→ Work required:
Your answer should show every line of the material below that includes "Холоди".

......

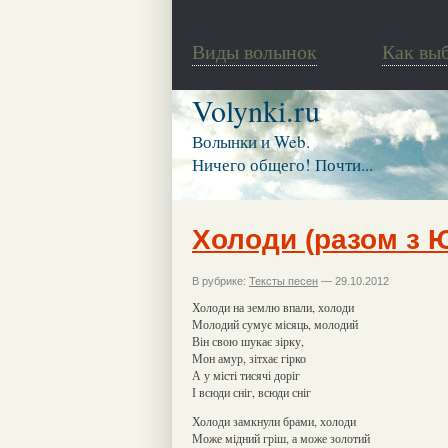
Виды волынок
Как вы
Volynki.ru
Волынки и Web.
Ничего общего! Почти...
Холоди (разом з 
В рубрике:
Тексты песен
— 29.10.2012
Холоди на землю впали, холоди
Молодий сумує місяць, молодий
Він свою шукає зірку,
Мон амур, зітхає гірко
А у місті тисячі доріг
І всюди сніг, всюди сніг
Холоди замкнули брами, холоди
Може мідний гріш, а може золотий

......

→ Exercise result:
Холоди (разом з 
Холоди на землю впали, холоди
Холоди замкнули брами, холоди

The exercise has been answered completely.